▸ RAW DATA
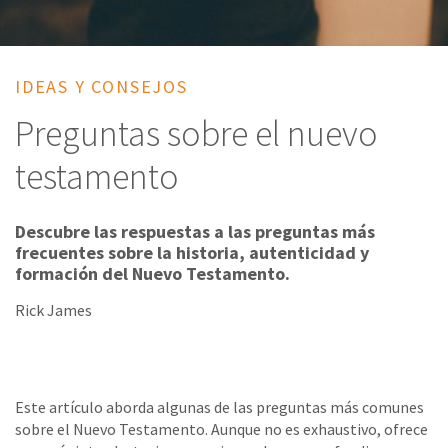
IDEAS Y CONSEJOS
Preguntas sobre el nuevo
testamento
Descubre las respuestas a las preguntas más
frecuentes sobre la historia, autenticidad y
formación del Nuevo Testamento.
Rick James
Este artículo aborda algunas de las preguntas más comunes
sobre el Nuevo Testamento. Aunque no es exhaustivo, ofrece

▸ WHAT IS BEING ASKED
The answer is the listing above repeated verbatim, minus its images.

▸ RESPONSE FOR THIS EXERCISE
IDEAS Y CONSEJOS
Preguntas sobre el nuevo
testamento
Descubre las respuestas a las preguntas más
frecuentes sobre la historia, autenticidad y
formación del Nuevo Testamento.
Rick James
Este artículo aborda algunas de las preguntas más comunes
sobre el Nuevo Testamento. Aunque no es exhaustivo, ofrece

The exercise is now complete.